Track artifacts, in-memory objects & folders [S3 storage]¶
import lamindb as ln
import pytest
ln.setup.login("testuser1")
ln.setup.init(storage="s3://lamindb-ci/test-upload")
✓ logged in with email testuser1@lamin.ai (uid: DzTjkKse)
→ go to: https://lamin.ai/testuser1/test-upload
! updating cloud SQLite 's3://lamindb-ci/test-upload/9f1dbf16f2b45bee83ebc4ce719ac4e4.lndb' of instance 'testuser1/test-upload'
! locked instance (to unlock and push changes to the cloud SQLite file, call: lamin disconnect)
→ initialized lamindb: testuser1/test-upload
Local artifacts¶
Some test data.
pbmc68k = ln.core.datasets.anndata_pbmc68k_reduced()
Subset to a mini artifact to speed up the run time of this notebook:
pbmc68k = pbmc68k[:5, :5].copy()
pbmc68k
AnnData object with n_obs × n_vars = 5 × 5
obs: 'cell_type', 'n_genes', 'percent_mito', 'louvain'
var: 'n_counts', 'highly_variable'
uns: 'louvain', 'louvain_colors', 'neighbors', 'pca'
obsm: 'X_pca', 'X_umap'
varm: 'PCs'
obsp: 'connectivities', 'distances'
Upload from memory using explicit semantic key
¶
Upload h5ad¶
pbmc68k_h5ad = ln.Artifact.from_anndata(pbmc68k, key="test-upload/pbmc68k.h5ad")
! no run & transform got linked, call `ln.track()` & re-run
pbmc68k_h5ad.save()
Artifact(uid='maePVVs0xpC9puGF0000', is_latest=True, key='test-upload/pbmc68k.h5ad', suffix='.h5ad', kind='dataset', otype='AnnData', size=100800, hash='QqiU2ZhKKdXUMHcmKjn3sA', space_id=1, storage_id=1, created_by_id=1, created_at=2025-01-12 14:04:22 UTC)
pbmc68k_h5ad.delete(permanent=True)
Upload zarr¶
# Runs too long, should be tested elsewhere
# pbmc68k_zarr = ln.Artifact(pbmc68k, key="test-upload/pbmc68k.zarr", format="zarr")
# ln.save(pbmc68k_zarr)
# pbmc68k_zarr.delete(permanent=True, storage=True)
Upload using id
with implicit key
¶
Upload h5ad¶
pbmc68k_h5ad = ln.Artifact.from_anndata(pbmc68k, description="pbmc68k.h5ad")
! no run & transform got linked, call `ln.track()` & re-run
pbmc68k_h5ad.save()
Artifact(uid='eUW7xN73GiWh3IyI0000', is_latest=True, description='pbmc68k.h5ad', suffix='.h5ad', kind='dataset', otype='AnnData', size=100800, hash='QqiU2ZhKKdXUMHcmKjn3sA', space_id=1, storage_id=1, created_by_id=1, created_at=2025-01-12 14:04:23 UTC)
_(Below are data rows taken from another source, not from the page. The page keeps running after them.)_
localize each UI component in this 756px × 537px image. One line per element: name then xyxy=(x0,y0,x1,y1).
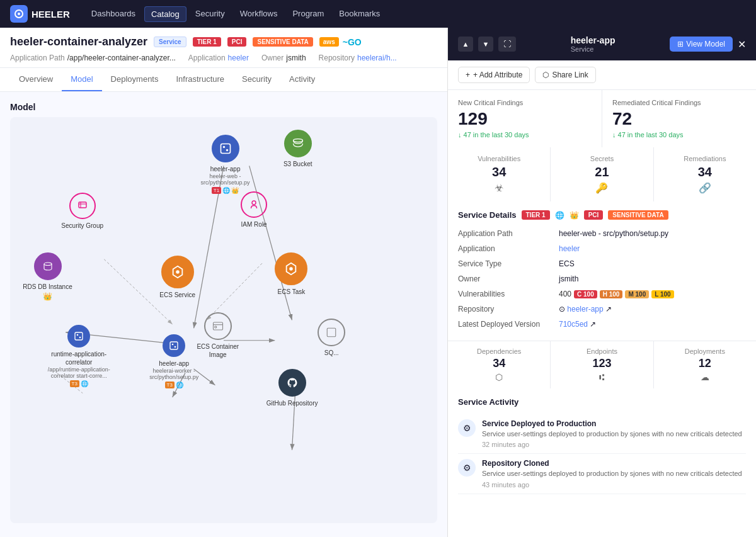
mini-stats-row: Vulnerabilities 34 ☣ Secrets 21 🔑 Remedi… xyxy=(448,147,756,201)
nav-up-button[interactable]: ▲ xyxy=(458,37,473,52)
biohazard-icon: ☣ xyxy=(458,182,540,194)
view-model-icon: ⊞ xyxy=(677,40,684,48)
secrets-label: Secrets xyxy=(561,155,643,162)
vulnerabilities-card[interactable]: Vulnerabilities 34 ☣ xyxy=(448,147,550,201)
app-path-val: heeler-web - src/python/setup.py xyxy=(559,229,746,238)
activity-item-0: ⚙ Service Deployed to Production Service… xyxy=(458,414,746,454)
close-button[interactable]: ✕ xyxy=(738,38,746,50)
endpoints-stat[interactable]: Endpoints 123 ⑆ xyxy=(551,341,653,388)
svg-point-29 xyxy=(215,326,217,328)
high-badge: H 100 xyxy=(600,290,623,298)
add-attribute-button[interactable]: + + Add Attribute xyxy=(458,67,530,83)
remediations-card[interactable]: Remediations 34 🔗 xyxy=(654,147,756,201)
svg-point-16 xyxy=(226,149,227,151)
svg-point-17 xyxy=(293,139,302,142)
rp-subtitle: Service xyxy=(571,45,616,53)
meta-row: Application Path /app/heeler-container-a… xyxy=(10,54,437,62)
node-rds[interactable]: RDS DB Instance 👑 xyxy=(23,252,72,301)
rp-title-area: heeler-app Service xyxy=(571,35,616,53)
deployments-label: Deployments xyxy=(664,348,746,355)
link-icon: 🔗 xyxy=(664,182,746,194)
tab-model[interactable]: Model xyxy=(62,68,101,91)
nav-bookmarks[interactable]: Bookmarks xyxy=(333,6,386,22)
node-s3-bucket[interactable]: S3 Bucket xyxy=(284,130,312,168)
nav-security[interactable]: Security xyxy=(189,6,231,22)
detail-sensitive-badge: SENSITIVE DATA xyxy=(608,210,668,220)
github-small-icon: ⊙ xyxy=(559,305,567,314)
application-key: Application xyxy=(458,244,559,253)
svg-point-22 xyxy=(176,270,180,274)
activity-icon-0: ⚙ xyxy=(458,419,476,437)
diagram-container[interactable]: heeler-app heeler-web - src/python/setup… xyxy=(10,117,437,523)
owner-val: jsmith xyxy=(559,274,746,283)
activity-item-1: ⚙ Repository Cloned Service user-setting… xyxy=(458,454,746,494)
activity-time-0: 32 minutes ago xyxy=(482,441,746,448)
svg-line-7 xyxy=(207,263,262,320)
new-critical-card: New Critical Findings 129 ↓ 47 in the la… xyxy=(448,90,602,147)
node-heeler-app-main[interactable]: heeler-app heeler-web - src/python/setup… xyxy=(194,135,257,194)
tab-deployments[interactable]: Deployments xyxy=(102,68,168,91)
node-heeler-worker[interactable]: heeler-app heelerai-worker - src/python/… xyxy=(142,334,205,388)
app-path-item: Application Path /app/heeler-container-a… xyxy=(10,54,176,62)
left-panel: heeler-container-analyzer Service TIER 1… xyxy=(0,28,447,537)
share-link-button[interactable]: ⬡ Share Link xyxy=(535,67,595,83)
owner-item: Owner jsmith xyxy=(261,54,306,62)
new-critical-change: ↓ 47 in the last 30 days xyxy=(458,131,592,138)
tab-overview[interactable]: Overview xyxy=(10,68,62,91)
vulnerabilities-val: 400 C 100 H 100 M 100 L 100 xyxy=(559,290,746,298)
svg-point-27 xyxy=(79,337,81,339)
detail-tier-badge: TIER 1 xyxy=(522,210,550,220)
owner-key: Owner xyxy=(458,274,559,283)
activity-desc-0: Service user-settings deployed to produc… xyxy=(482,429,746,439)
view-model-button[interactable]: ⊞ View Model xyxy=(670,37,733,52)
new-critical-value: 129 xyxy=(458,109,592,129)
endpoints-label: Endpoints xyxy=(561,348,643,355)
remediations-label: Remediations xyxy=(664,155,746,162)
nav-program[interactable]: Program xyxy=(286,6,330,22)
model-title: Model xyxy=(10,102,437,112)
node-ecs-task[interactable]: ECS Task xyxy=(275,252,307,296)
node-security-group[interactable]: Security Group xyxy=(61,193,103,230)
application-val[interactable]: heeler xyxy=(559,244,746,253)
detail-pci-badge: PCI xyxy=(584,210,604,220)
tab-infrastructure[interactable]: Infrastructure xyxy=(167,68,233,91)
application-item: Application heeler xyxy=(188,54,249,62)
application-row: Application heeler xyxy=(458,241,746,256)
activity-title: Service Activity xyxy=(458,397,746,407)
node-ecs-service[interactable]: ECS Service xyxy=(159,256,195,299)
repository-val: ⊙ heeler-app ↗ xyxy=(559,305,746,314)
nav-dashboards[interactable]: Dashboards xyxy=(85,6,142,22)
bottom-stats-row: Dependencies 34 ⬡ Endpoints 123 ⑆ Deploy… xyxy=(448,341,756,388)
vuln-label: Vulnerabilities xyxy=(458,155,540,162)
globe-icon: 🌐 xyxy=(555,211,564,220)
svg-rect-33 xyxy=(327,328,336,337)
secrets-value: 21 xyxy=(561,165,643,179)
svg-point-32 xyxy=(175,346,176,348)
node-runtime[interactable]: runtime-application-correlator /app/runt… xyxy=(44,325,113,387)
activity-content-1: Repository Cloned Service user-settings … xyxy=(482,459,746,488)
svg-rect-30 xyxy=(170,342,178,349)
share-icon: ⬡ xyxy=(542,71,549,79)
nav-down-button[interactable]: ▼ xyxy=(478,37,493,52)
plus-icon: + xyxy=(466,71,470,79)
nav-workflows[interactable]: Workflows xyxy=(234,6,284,22)
rp-nav-controls: ▲ ▼ ⛶ xyxy=(458,37,516,52)
svg-point-23 xyxy=(290,267,294,271)
node-iam-role[interactable]: IAM Role xyxy=(241,191,267,229)
model-area: Model xyxy=(0,92,447,537)
aws-badge: aws xyxy=(319,37,339,47)
nav-catalog[interactable]: Catalog xyxy=(144,6,186,22)
service-details-section: Service Details TIER 1 🌐 👑 PCI SENSITIVE… xyxy=(448,201,756,341)
tab-security[interactable]: Security xyxy=(233,68,280,91)
svg-rect-28 xyxy=(213,322,222,330)
tab-activity[interactable]: Activity xyxy=(280,68,324,91)
deployments-stat[interactable]: Deployments 12 ☁ xyxy=(654,341,756,388)
node-github[interactable]: GitHub Repository xyxy=(266,369,318,407)
secrets-card[interactable]: Secrets 21 🔑 xyxy=(551,147,653,201)
expand-button[interactable]: ⛶ xyxy=(498,37,516,52)
activity-icon-1: ⚙ xyxy=(458,459,476,477)
activity-time-1: 43 minutes ago xyxy=(482,481,746,489)
node-sq[interactable]: SQ... xyxy=(318,319,345,357)
dependencies-stat[interactable]: Dependencies 34 ⬡ xyxy=(448,341,550,388)
vulnerabilities-key: Vulnerabilities xyxy=(458,290,559,298)
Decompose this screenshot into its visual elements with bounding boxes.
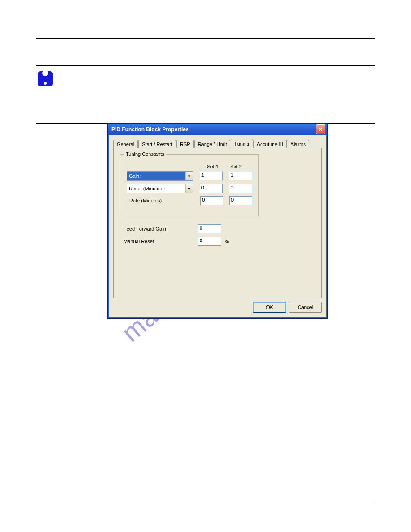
manual-reset-label: Manual Reset <box>120 239 198 244</box>
cancel-button[interactable]: Cancel <box>289 302 322 313</box>
column-headers: Set 1 Set 2 <box>201 164 252 169</box>
dropdown-text: Gain: <box>127 172 185 180</box>
reset-set2-input[interactable]: 0 <box>229 184 252 193</box>
dialog-title: PID Function Block Properties <box>111 126 189 133</box>
chevron-down-icon: ▼ <box>185 184 193 193</box>
divider <box>36 38 375 39</box>
close-button[interactable]: ✕ <box>316 124 325 134</box>
dropdown-text: Reset (Minutes): <box>127 184 185 193</box>
divider <box>36 65 375 66</box>
below-group: Feed Forward Gain 0 Manual Reset 0 % <box>120 224 315 246</box>
titlebar: PID Function Block Properties ✕ <box>108 124 327 135</box>
groupbox-title: Tuning Constants <box>124 151 166 157</box>
tab-accutune[interactable]: Accutune III <box>253 140 287 148</box>
tab-strip: General Start / Restart RSP Range / Limi… <box>113 139 322 148</box>
row-rate: Rate (Minutes) 0 0 <box>127 196 252 205</box>
tab-alarms[interactable]: Alarms <box>287 140 309 148</box>
tuning-constants-group: Tuning Constants Set 1 Set 2 Gain: ▼ 1 1… <box>120 154 259 216</box>
ok-button[interactable]: OK <box>253 302 286 313</box>
rate-set1-input[interactable]: 0 <box>200 196 223 205</box>
rate-set2-input[interactable]: 0 <box>229 196 252 205</box>
manual-reset-input[interactable]: 0 <box>198 237 221 246</box>
gain-set2-input[interactable]: 1 <box>229 172 252 180</box>
divider <box>36 505 375 505</box>
reset-set1-input[interactable]: 0 <box>200 184 223 193</box>
tab-start-restart[interactable]: Start / Restart <box>138 140 176 148</box>
row-manual-reset: Manual Reset 0 % <box>120 237 315 246</box>
row-reset: Reset (Minutes): ▼ 0 0 <box>127 184 252 193</box>
row-feedforward: Feed Forward Gain 0 <box>120 224 315 233</box>
tab-range-limit[interactable]: Range / Limit <box>194 140 231 148</box>
tab-tuning[interactable]: Tuning <box>231 139 253 149</box>
feedforward-label: Feed Forward Gain <box>120 226 198 232</box>
info-icon <box>38 71 53 86</box>
reset-dropdown[interactable]: Reset (Minutes): ▼ <box>127 184 193 193</box>
col-header-set1: Set 1 <box>201 164 224 169</box>
col-header-set2: Set 2 <box>224 164 248 169</box>
gain-set1-input[interactable]: 1 <box>200 172 223 180</box>
tab-general[interactable]: General <box>113 140 138 148</box>
manual-reset-unit: % <box>225 239 229 244</box>
tab-rsp[interactable]: RSP <box>176 140 194 148</box>
row-gain: Gain: ▼ 1 1 <box>127 171 252 181</box>
feedforward-input[interactable]: 0 <box>198 224 221 233</box>
rate-label: Rate (Minutes) <box>127 198 194 203</box>
pid-properties-dialog: PID Function Block Properties ✕ General … <box>107 123 328 318</box>
dialog-body: General Start / Restart RSP Range / Limi… <box>108 135 327 318</box>
button-bar: OK Cancel <box>113 298 322 313</box>
gain-dropdown[interactable]: Gain: ▼ <box>127 171 193 181</box>
close-icon: ✕ <box>318 126 323 133</box>
chevron-down-icon: ▼ <box>185 172 193 180</box>
tab-content: Tuning Constants Set 1 Set 2 Gain: ▼ 1 1… <box>113 148 322 298</box>
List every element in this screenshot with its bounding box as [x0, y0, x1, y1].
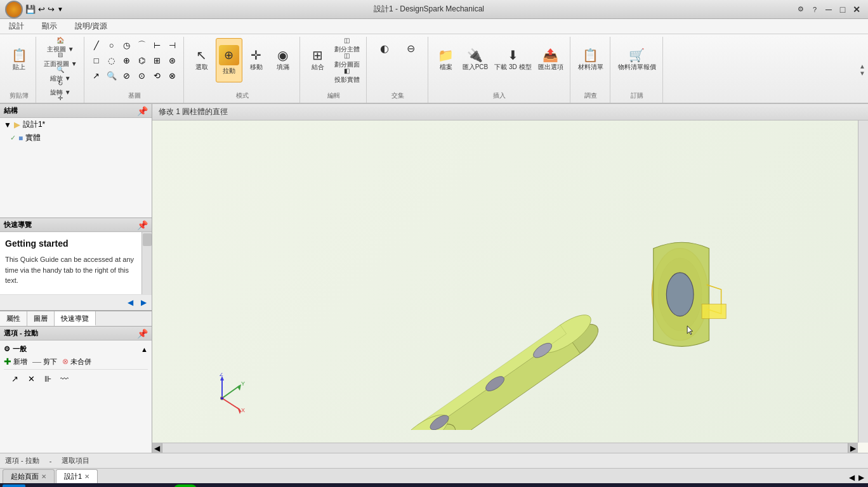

pbmc68k_h5ad.delete(permanent=True, storage=True)
Upload zarr¶
# Runs too long, should be tested elsewhere
# pbmc68k_zarr = ln.Artifact(pbmc68k, name="pbmc68k.zarr", format="zarr")
# ln.save(pbmc68k_zarr)
# pbmc68k_zarr.delete(permanent=True, storage=True)
Error behaviors¶
Specified file does not exist.
with pytest.raises(FileNotFoundError):
non_existent_h5ad = ln.Artifact(
"s3://lamindb-ci/test-upload/non_existent_file.h5ad"
)
! no run & transform got linked, call `ln.track()` & re-run
Specified buket does not exist. Normally non-existent bucket raises FileNotFoundError
, but sometimes strarts to raise PermissionError
.
with pytest.raises((FileNotFoundError, PermissionError)):
non_existent_h5ad = ln.Artifact(
"s3://non_existent_bucket_6612366/non_existent_file.h5ad"
)
! no run & transform got linked, call `ln.track()` & re-run
Test existing zarr¶
See test_artifact.py
for other artifact types.
This should probably go elsewhere:
# temporarily comment out because of head bucket permission error when
# attempting to get region
# artifact = ln.Artifact("s3://lamindb-ci/lndb-storage/pbmc68k.zarr")
# artifact.save()
# artifact.open()
ln.setup.delete("test-upload", force=True)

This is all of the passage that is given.